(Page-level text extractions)
▼▼▼

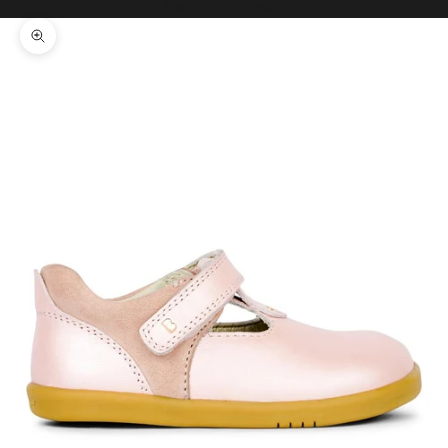
Il tuo carrello è vuoto
Ingrandisci immagine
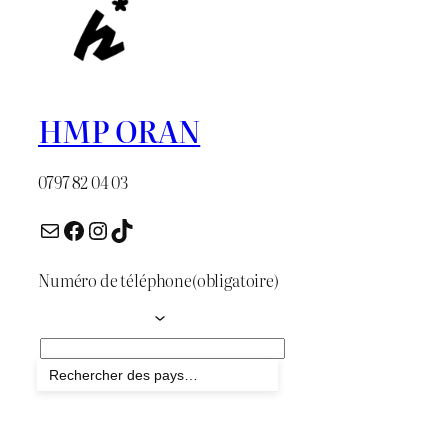
HMP ORAN
0797 82 04 03
E-mail
Facebook
Instagram
TikTok
Numéro de téléphone
(obligatoire)
Envoyer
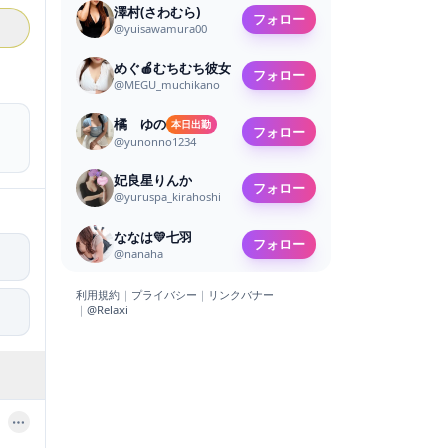
澤村(さわむら)
フォロー
@
yuisawamura00
めぐ🍎むちむち彼女
フォロー
@
MEGU_muchikano
橘 ゆの
本日出勤
フォロー
@
yunonno1234
妃良星りんか
フォロー
@
yuruspa_kirahoshi
ななは💛七羽
フォロー
@
nanaha
利用規約
｜
プライバシー
｜
リンクバナー
｜
@Relaxi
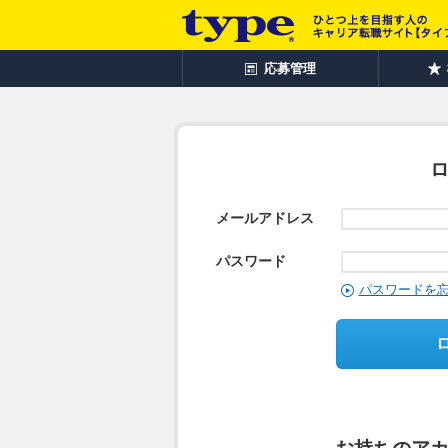
応募管理
メールアドレス
パスワード
パスワードを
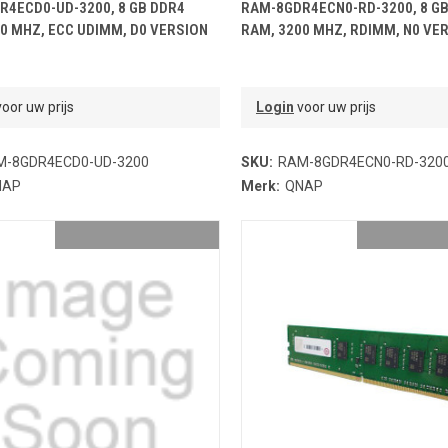
OEVOEGEN AAN WINKELMANDJE
TOEVOEGEN AAN WINKELMA
R4ECD0-UD-3200, 8 GB DDR4
RAM-8GDR4ECN0-RD-3200, 8 GB
0 MHZ, ECC UDIMM, D0 VERSION
RAM, 3200 MHZ, RDIMM, N0 VE
oor uw prijs
Login
voor uw prijs
M-8GDR4ECD0-UD-3200
SKU:
RAM-8GDR4ECN0-RD-320
NAP
Merk:
QNAP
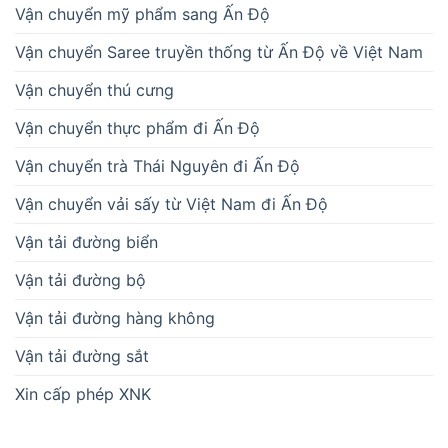
Vận chuyển mỹ phẩm sang Ấn Độ
Vận chuyển Saree truyền thống từ Ấn Độ về Việt Nam
Vận chuyển thú cưng
Vận chuyển thực phẩm đi Ấn Độ
Vận chuyển trà Thái Nguyên đi Ấn Độ
Vận chuyển vải sấy từ Việt Nam đi Ấn Độ
Vận tải đường biển
Vận tải đường bộ
Vận tải đường hàng không
Vận tải đường sắt
Xin cấp phép XNK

▲▲▲

Work to be completed. Return exactly the lines that begin with the one containing "MEGU_muchikano" and end with the final line of the data above; include no pictures.

Written reply.
MEGU_muchikano
橘 ゆの
本日出勤
フォロー
@
yunonno1234
妃良星りんか
フォロー
@
yuruspa_kirahoshi
ななは💛七羽
フォロー
@
nanaha
利用規約
｜
プライバシー
｜
リンクバナー
｜
@Relaxi
応募管理
メールアドレス
パスワード
パスワードを
OEVOEGEN AAN WINKELMANDJE
TOEVOEGEN AAN WINKELMA
R4ECD0-UD-3200, 8 GB DDR4
RAM-8GDR4ECN0-RD-3200, 8 GB
0 MHZ, ECC UDIMM, D0 VERSION
RAM, 3200 MHZ, RDIMM, N0 VE
oor uw prijs
Login
voor uw prijs
M-8GDR4ECD0-UD-3200
SKU:
RAM-8GDR4ECN0-RD-320
NAP
Merk:
QNAP
Vận chuyển mỹ phẩm sang Ấn Độ
Vận chuyển Saree truyền thống từ Ấn Độ về Việt Nam
Vận chuyển thú cưng
Vận chuyển thực phẩm đi Ấn Độ
Vận chuyển trà Thái Nguyên đi Ấn Độ
Vận chuyển vải sấy từ Việt Nam đi Ấn Độ
Vận tải đường biển
Vận tải đường bộ
Vận tải đường hàng không
Vận tải đường sắt
Xin cấp phép XNK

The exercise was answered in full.